S’agissant du microfinancement des attentats, des filières, des financements étrangers de l’islam de France et du contrôle des opérateurs financiers, dans le prolongement des annonces faites par le ministre des finances et des comptes publics, nous devons étudier les moyens de mieux réglementer les instruments de paiement et l’utilisation de l’argent liquide et assurer une pleine coopération des opérateurs financiers.

Avant de conclure de façon plus générale, je veux redire que la priorité absolue est de détruire Daech. Mais ne nous laissons pas aveugler ! Daech n’est que l’arbre qui cache la forêt du djihadisme, sunnite, mais aussi chiite. Toutes ces organisations, voire ces États, ont en commun de vomir nos valeurs, notre modèle de société et notre culture. Daech, encore inconnu il y a trois ans, n’en est que l’ultime avatar.

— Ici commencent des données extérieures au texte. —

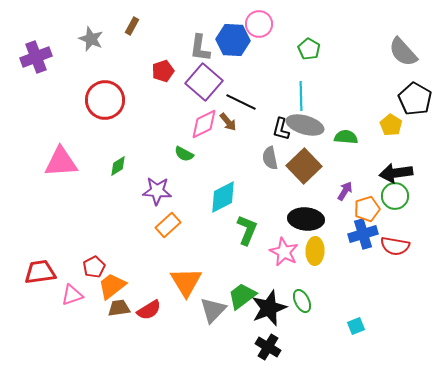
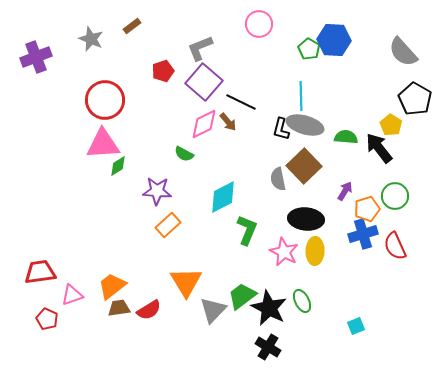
brown rectangle at (132, 26): rotated 24 degrees clockwise
blue hexagon at (233, 40): moved 101 px right
gray L-shape at (200, 48): rotated 60 degrees clockwise
gray semicircle at (270, 158): moved 8 px right, 21 px down
pink triangle at (61, 162): moved 42 px right, 18 px up
black arrow at (396, 173): moved 17 px left, 25 px up; rotated 60 degrees clockwise
red semicircle at (395, 246): rotated 56 degrees clockwise
red pentagon at (94, 267): moved 47 px left, 52 px down; rotated 20 degrees counterclockwise
black star at (269, 308): rotated 24 degrees counterclockwise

Daech n’est pas la première organisation djihadiste à attaquer notre pays. Il y a d’abord eu le Hezbollah pro iranien dans les années 1980, à l’origine des attentats rue de Rennes, qui avaient fait sept morts, et de ceux de Beyrouth qui avaient tué 58 paras français. Gilles de La Bâtie, président de l’association des rescapés et des victimes de l’attentat du Drakkar, me remerciait, pas plus tard que la semaine dernière, de ne pas les oublier et de défendre leur mémoire.